(Stored items)
=-=-=

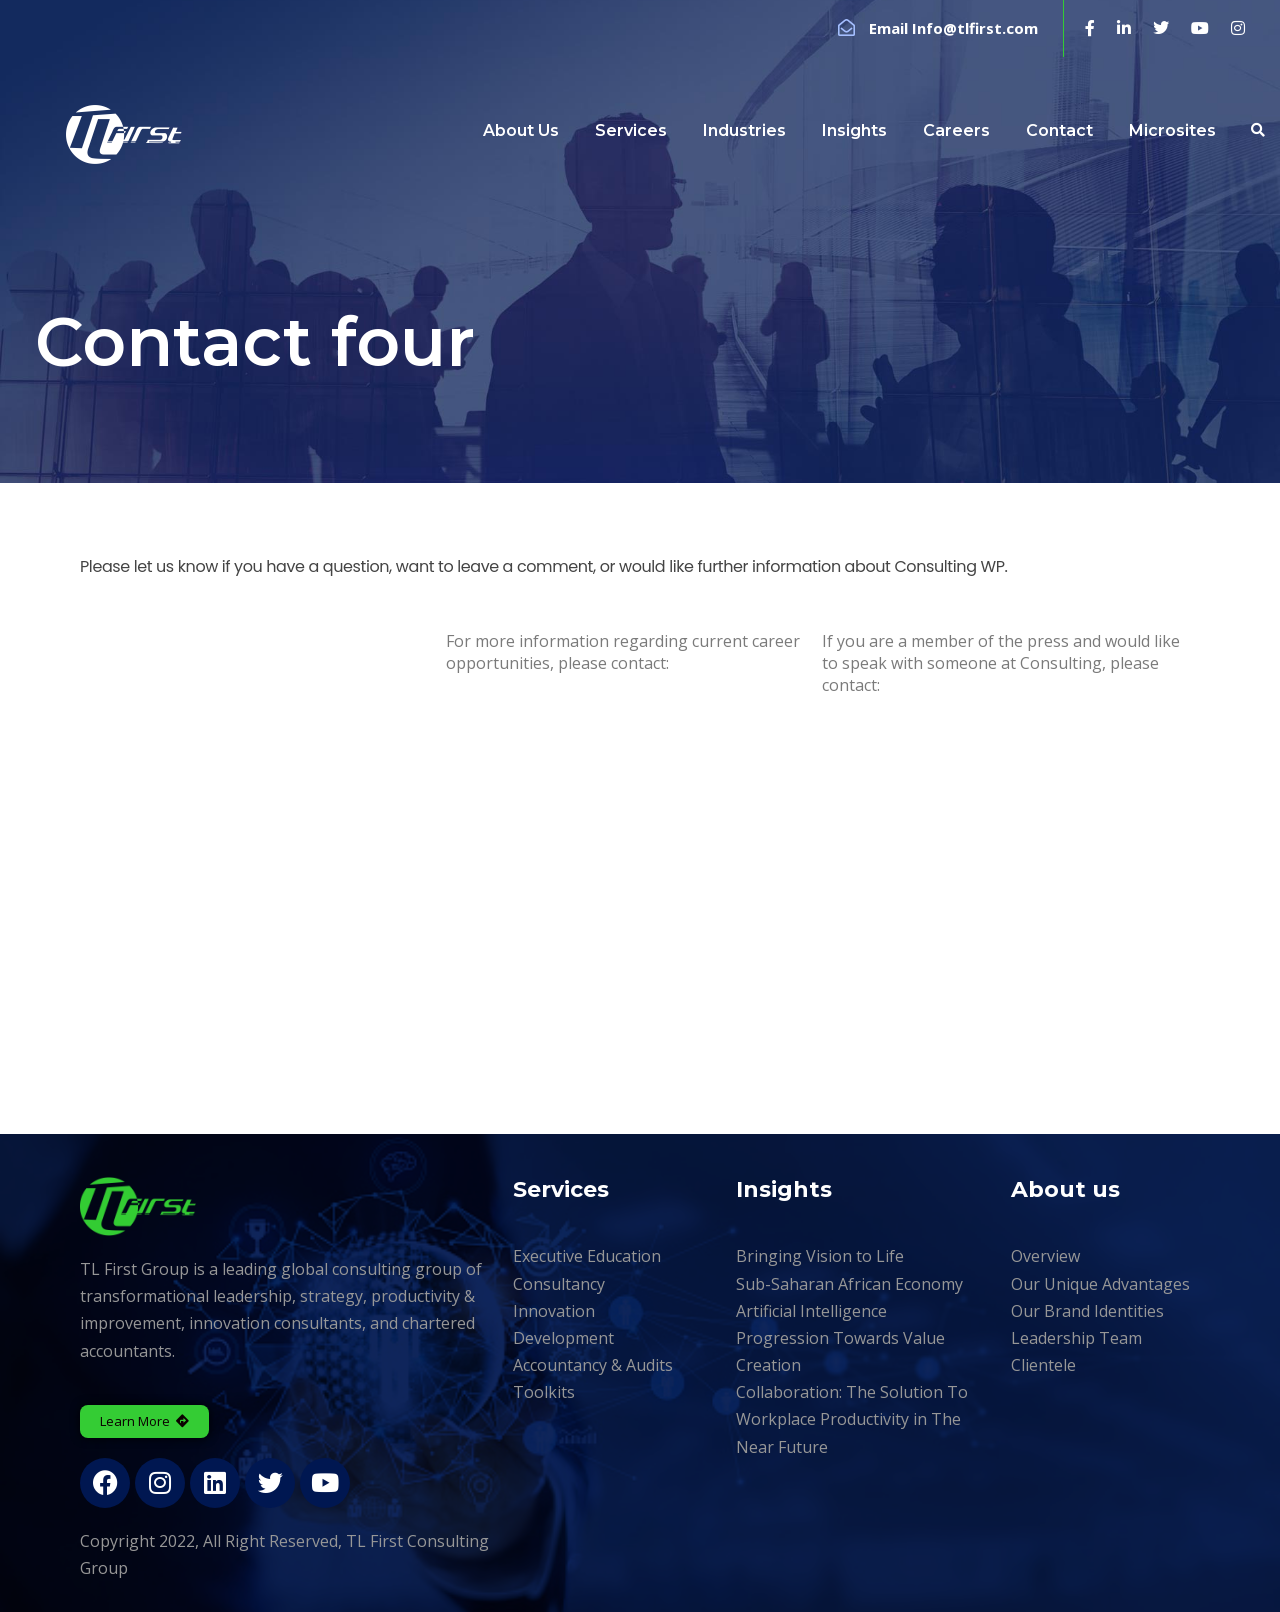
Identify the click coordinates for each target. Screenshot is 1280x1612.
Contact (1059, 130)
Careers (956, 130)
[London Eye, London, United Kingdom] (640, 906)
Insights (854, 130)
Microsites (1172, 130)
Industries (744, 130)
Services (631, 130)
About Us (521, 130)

=-=-=

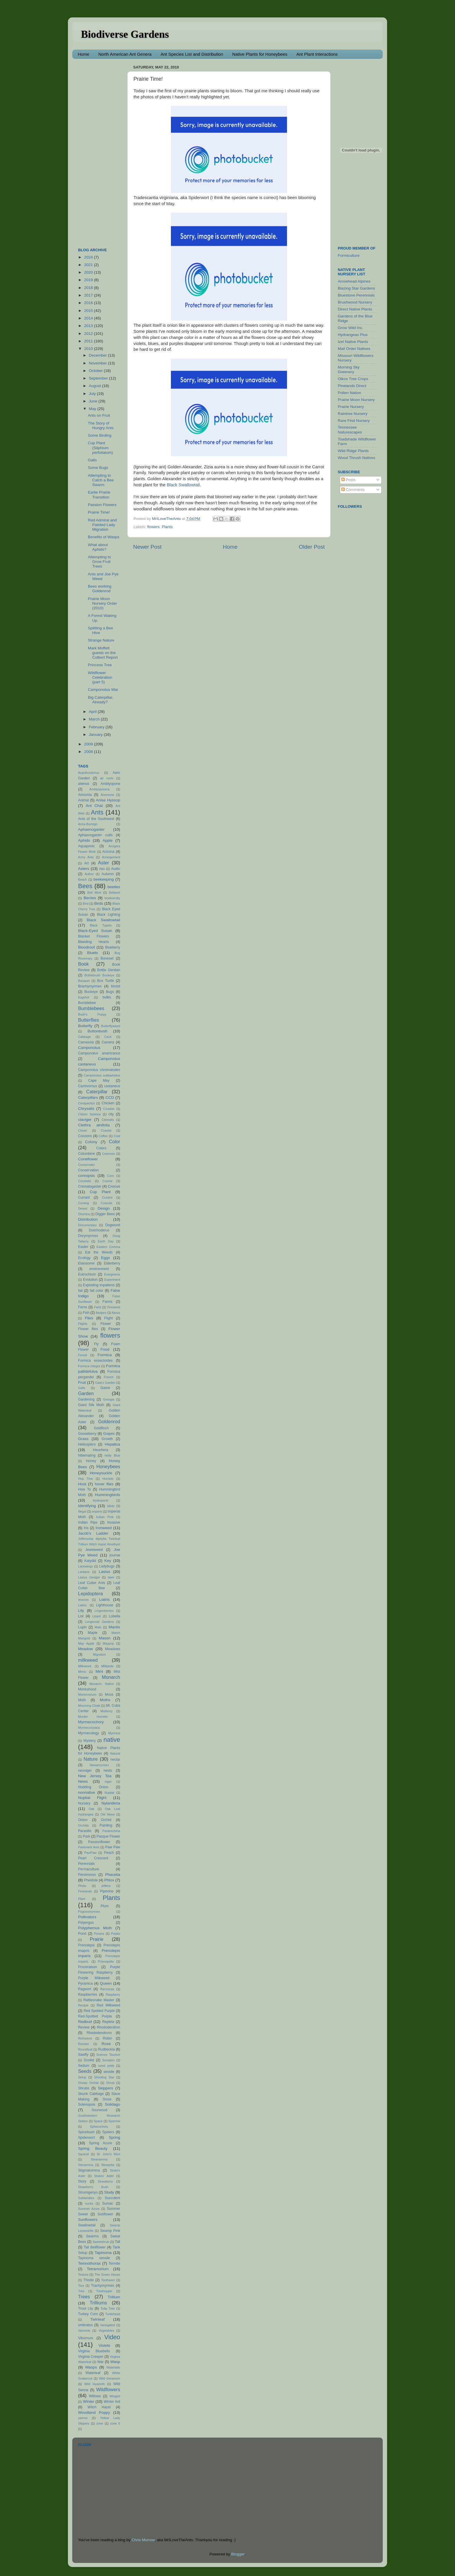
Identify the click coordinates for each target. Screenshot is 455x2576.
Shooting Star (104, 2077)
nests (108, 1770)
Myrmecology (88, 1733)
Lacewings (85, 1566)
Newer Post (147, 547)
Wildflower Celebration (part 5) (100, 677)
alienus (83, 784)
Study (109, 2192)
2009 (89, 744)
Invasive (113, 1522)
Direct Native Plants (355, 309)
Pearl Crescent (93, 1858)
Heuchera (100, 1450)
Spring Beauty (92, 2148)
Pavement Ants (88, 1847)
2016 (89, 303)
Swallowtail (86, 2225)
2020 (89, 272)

=-=-=

• _TASK DIRECTIONS_: Beginning with the line above that contains "Screenshot is 1280x1612.", copy each line exactly up to and including the line that contains "About Us (521, 130)", and go no further.

• _RESULT OF THIS TASK_:
Identify the click coordinates for each target. Screenshot is 1280x1612.
Contact (1059, 130)
Careers (956, 130)
[London Eye, London, United Kingdom] (640, 906)
Insights (854, 130)
Microsites (1172, 130)
Industries (744, 130)
Services (631, 130)
About Us (521, 130)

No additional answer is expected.